▶ _AIM OF THE EXERCISE_: Only the lines below starting at the one that contains "המושלם ליום שלכם." and ending at the one that contains "יקרים. ממקומות בילוי" are to be reproduced, exactly and with both ends kept.

▶ _DATA TO PROCESS_:
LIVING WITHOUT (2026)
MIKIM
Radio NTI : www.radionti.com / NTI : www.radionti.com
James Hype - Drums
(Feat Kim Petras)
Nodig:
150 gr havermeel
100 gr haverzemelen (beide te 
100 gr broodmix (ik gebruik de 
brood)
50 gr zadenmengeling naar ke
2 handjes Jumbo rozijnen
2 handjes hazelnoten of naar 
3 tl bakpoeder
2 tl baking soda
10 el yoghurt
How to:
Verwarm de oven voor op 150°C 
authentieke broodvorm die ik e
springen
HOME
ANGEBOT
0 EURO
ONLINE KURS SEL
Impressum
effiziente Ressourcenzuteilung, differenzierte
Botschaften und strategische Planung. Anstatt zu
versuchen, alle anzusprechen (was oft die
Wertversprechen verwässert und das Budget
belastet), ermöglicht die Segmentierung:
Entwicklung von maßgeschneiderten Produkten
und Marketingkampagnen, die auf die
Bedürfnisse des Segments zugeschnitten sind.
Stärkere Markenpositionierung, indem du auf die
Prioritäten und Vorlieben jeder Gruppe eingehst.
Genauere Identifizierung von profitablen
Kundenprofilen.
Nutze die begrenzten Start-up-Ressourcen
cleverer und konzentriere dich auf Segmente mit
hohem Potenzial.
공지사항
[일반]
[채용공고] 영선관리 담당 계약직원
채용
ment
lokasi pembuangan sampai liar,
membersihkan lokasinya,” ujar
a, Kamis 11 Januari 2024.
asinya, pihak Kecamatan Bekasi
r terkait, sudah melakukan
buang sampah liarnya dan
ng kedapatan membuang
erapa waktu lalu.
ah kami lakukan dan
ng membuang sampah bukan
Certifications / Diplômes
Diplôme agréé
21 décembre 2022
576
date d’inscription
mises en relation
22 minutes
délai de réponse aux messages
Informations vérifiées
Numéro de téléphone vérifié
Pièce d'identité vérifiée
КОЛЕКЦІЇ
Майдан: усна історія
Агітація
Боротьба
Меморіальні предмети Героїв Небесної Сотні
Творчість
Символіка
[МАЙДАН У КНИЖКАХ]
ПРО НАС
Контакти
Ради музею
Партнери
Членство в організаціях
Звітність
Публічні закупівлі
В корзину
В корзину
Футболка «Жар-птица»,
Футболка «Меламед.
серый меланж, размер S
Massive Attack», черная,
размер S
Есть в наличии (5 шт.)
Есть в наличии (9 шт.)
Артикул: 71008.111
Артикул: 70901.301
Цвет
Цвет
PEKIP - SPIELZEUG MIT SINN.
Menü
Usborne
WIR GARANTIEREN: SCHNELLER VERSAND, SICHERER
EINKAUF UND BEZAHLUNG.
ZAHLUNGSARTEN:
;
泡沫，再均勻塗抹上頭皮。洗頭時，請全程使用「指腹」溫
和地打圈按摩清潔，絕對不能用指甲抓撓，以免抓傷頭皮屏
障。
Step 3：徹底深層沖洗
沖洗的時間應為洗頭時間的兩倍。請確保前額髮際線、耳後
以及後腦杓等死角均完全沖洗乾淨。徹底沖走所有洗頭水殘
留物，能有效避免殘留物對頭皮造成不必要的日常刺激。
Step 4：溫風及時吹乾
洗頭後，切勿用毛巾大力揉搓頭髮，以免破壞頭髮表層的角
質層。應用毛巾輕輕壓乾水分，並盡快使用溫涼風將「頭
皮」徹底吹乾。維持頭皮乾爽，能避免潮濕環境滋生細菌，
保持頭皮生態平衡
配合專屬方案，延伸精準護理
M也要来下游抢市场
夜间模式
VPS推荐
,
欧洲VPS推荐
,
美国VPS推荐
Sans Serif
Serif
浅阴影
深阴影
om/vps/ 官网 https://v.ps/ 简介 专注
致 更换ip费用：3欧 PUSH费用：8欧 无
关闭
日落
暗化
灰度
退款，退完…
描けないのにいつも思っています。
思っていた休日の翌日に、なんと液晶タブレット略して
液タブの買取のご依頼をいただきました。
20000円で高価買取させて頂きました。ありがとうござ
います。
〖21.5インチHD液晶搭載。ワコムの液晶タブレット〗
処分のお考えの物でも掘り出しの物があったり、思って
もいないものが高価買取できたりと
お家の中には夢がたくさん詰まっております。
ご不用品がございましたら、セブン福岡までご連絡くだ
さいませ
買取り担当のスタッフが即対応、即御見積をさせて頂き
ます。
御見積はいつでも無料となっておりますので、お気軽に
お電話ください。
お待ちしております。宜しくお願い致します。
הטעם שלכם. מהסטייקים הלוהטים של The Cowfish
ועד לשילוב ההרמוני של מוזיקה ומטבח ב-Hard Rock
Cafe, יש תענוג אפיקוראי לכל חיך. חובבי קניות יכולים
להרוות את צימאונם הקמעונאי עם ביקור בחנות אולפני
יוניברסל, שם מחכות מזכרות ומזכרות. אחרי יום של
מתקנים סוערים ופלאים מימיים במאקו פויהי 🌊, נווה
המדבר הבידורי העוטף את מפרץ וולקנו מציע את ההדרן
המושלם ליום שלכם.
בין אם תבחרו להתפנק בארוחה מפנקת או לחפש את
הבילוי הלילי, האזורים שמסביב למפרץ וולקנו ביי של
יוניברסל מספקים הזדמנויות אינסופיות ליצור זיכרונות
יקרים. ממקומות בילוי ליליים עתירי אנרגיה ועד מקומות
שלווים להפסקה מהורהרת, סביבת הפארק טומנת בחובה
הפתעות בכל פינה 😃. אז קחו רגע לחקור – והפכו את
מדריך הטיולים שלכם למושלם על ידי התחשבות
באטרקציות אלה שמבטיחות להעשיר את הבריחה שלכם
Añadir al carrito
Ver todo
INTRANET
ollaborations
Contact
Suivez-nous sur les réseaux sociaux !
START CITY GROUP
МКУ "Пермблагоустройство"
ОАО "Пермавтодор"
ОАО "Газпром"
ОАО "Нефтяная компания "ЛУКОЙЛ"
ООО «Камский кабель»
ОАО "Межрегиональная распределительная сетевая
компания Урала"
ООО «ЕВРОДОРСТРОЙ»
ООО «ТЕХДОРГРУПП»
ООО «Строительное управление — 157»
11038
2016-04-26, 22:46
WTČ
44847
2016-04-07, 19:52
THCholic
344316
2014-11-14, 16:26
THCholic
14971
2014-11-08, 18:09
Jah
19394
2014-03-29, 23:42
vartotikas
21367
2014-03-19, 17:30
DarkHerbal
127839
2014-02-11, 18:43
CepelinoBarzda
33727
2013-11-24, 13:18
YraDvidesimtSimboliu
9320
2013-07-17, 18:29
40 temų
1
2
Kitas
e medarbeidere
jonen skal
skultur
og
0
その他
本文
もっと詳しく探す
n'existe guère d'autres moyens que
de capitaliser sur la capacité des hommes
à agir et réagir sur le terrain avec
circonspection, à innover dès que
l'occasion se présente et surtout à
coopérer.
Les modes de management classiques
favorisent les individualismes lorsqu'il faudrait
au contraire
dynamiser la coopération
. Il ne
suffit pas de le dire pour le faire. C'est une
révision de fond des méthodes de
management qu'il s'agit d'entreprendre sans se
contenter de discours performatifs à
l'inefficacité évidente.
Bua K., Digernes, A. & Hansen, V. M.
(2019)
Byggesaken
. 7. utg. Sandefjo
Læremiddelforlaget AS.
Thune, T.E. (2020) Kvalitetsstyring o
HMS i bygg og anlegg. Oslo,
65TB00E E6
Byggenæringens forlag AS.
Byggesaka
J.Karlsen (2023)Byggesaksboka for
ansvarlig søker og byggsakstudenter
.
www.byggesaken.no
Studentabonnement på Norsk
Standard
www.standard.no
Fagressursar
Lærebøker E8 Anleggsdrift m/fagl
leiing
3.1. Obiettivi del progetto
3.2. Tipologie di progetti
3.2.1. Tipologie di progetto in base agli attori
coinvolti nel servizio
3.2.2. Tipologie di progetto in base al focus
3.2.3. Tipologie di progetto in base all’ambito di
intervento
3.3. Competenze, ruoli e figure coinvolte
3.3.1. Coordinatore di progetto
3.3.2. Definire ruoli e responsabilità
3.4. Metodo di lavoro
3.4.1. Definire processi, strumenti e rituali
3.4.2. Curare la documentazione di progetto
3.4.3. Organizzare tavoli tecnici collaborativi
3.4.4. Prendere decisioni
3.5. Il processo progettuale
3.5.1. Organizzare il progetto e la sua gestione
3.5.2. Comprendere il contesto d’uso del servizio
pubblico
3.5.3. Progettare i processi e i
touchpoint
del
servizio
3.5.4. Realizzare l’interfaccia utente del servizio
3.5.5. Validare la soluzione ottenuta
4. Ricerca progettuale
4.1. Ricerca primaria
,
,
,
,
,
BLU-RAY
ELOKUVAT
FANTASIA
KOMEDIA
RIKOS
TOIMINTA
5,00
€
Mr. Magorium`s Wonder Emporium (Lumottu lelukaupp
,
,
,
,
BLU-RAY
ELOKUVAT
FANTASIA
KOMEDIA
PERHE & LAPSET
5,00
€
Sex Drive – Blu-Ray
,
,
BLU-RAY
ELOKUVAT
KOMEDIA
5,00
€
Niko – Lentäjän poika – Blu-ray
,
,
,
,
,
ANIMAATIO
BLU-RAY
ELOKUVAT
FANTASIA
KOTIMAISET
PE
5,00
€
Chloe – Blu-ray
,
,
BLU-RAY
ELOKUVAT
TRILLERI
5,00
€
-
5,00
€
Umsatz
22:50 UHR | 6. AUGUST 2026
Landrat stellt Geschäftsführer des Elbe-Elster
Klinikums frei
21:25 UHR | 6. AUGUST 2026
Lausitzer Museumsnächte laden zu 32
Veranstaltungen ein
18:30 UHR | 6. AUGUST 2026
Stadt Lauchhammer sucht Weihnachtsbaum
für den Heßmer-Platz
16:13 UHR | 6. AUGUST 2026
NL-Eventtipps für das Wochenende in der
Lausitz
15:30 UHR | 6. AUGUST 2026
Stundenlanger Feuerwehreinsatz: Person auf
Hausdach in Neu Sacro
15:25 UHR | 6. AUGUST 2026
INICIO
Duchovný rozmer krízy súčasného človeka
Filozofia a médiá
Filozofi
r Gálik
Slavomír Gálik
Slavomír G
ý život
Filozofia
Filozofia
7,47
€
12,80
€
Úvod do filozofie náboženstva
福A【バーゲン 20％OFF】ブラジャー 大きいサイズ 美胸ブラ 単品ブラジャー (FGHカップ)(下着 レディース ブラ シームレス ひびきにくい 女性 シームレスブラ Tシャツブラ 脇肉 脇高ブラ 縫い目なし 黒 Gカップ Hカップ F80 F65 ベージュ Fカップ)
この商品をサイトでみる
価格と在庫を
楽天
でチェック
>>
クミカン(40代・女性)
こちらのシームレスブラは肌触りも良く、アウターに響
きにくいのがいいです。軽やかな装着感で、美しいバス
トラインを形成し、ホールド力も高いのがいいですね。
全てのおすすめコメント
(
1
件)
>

▶ _REPLY_:
המושלם ליום שלכם.
בין אם תבחרו להתפנק בארוחה מפנקת או לחפש את
הבילוי הלילי, האזורים שמסביב למפרץ וולקנו ביי של
יוניברסל מספקים הזדמנויות אינסופיות ליצור זיכרונות
יקרים. ממקומות בילוי ליליים עתירי אנרגיה ועד מקומות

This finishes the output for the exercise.